*Assignment*: For each line of the listing that contains "Clear", make a copy and return it.

*Data under study*:
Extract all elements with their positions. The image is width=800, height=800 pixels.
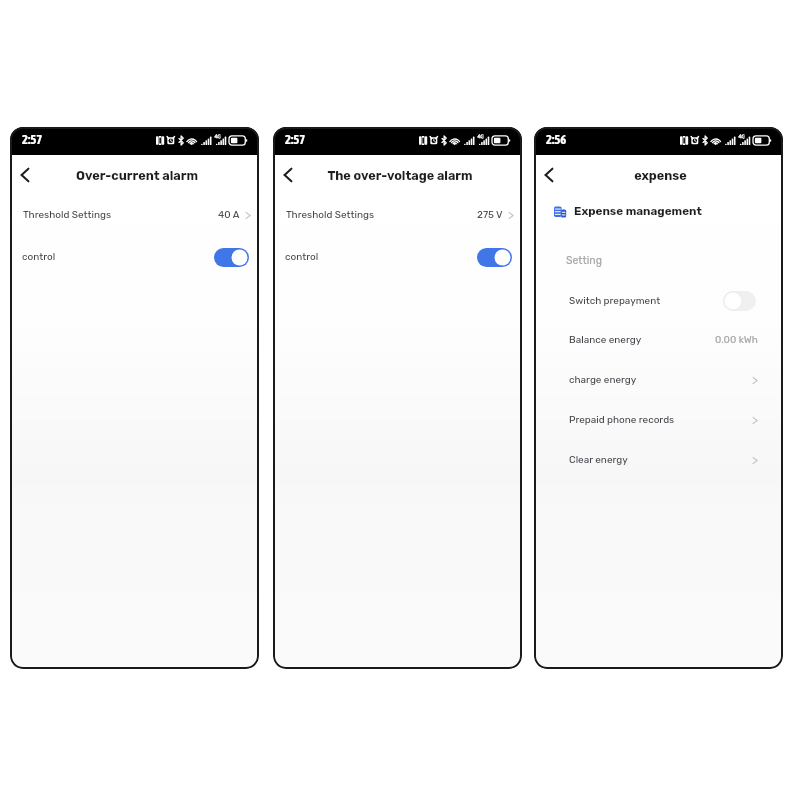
button[interactable]: Toggle on	[214, 248, 249, 267]
button[interactable]: Expense management	[534, 198, 783, 224]
button[interactable]: charge energy	[534, 365, 783, 395]
button[interactable]: Clear energy	[534, 445, 783, 475]
staticText: Clear energy	[569, 454, 628, 466]
staticText: Threshold Settings	[23, 209, 112, 221]
button[interactable]: Toggle off	[723, 291, 756, 311]
button[interactable]: Threshold Settings	[10, 200, 259, 230]
button[interactable]: Back	[276, 163, 300, 187]
button[interactable]: Toggle on	[477, 248, 512, 267]
button[interactable]: control	[10, 242, 259, 272]
staticText: expense	[634, 168, 687, 183]
staticText: Threshold Settings	[286, 209, 375, 221]
staticText: Switch prepayment	[569, 295, 661, 307]
staticText: Expense management	[574, 204, 702, 218]
button[interactable]: Back	[537, 163, 561, 187]
staticText: Setting	[566, 254, 602, 266]
staticText: Prepaid phone records	[569, 414, 675, 426]
staticText: Balance energy	[569, 334, 642, 346]
button[interactable]: Prepaid phone records	[534, 405, 783, 435]
button[interactable]: Threshold Settings	[273, 200, 522, 230]
button[interactable]: Balance energy	[534, 325, 783, 355]
staticText: Over-current alarm	[76, 168, 198, 183]
button[interactable]: Switch prepayment	[534, 286, 783, 316]
button[interactable]: Back	[13, 163, 37, 187]
staticText: charge energy	[569, 374, 637, 386]
staticText: 275 V	[477, 209, 503, 221]
staticText: 2:57	[285, 132, 306, 147]
staticText: control	[285, 251, 319, 263]
button[interactable]: control	[273, 242, 522, 272]
staticText: 2:56	[546, 132, 567, 147]
staticText: The over-voltage alarm	[327, 168, 473, 183]
staticText: 0.00 kWh	[715, 334, 758, 346]
staticText: 40 A	[218, 209, 240, 221]
staticText: 2:57	[22, 132, 43, 147]
staticText: control	[22, 251, 56, 263]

*Answer to this exercise*:
button[interactable]: Clear energy	[534, 445, 783, 475]
staticText: Clear energy	[569, 454, 628, 466]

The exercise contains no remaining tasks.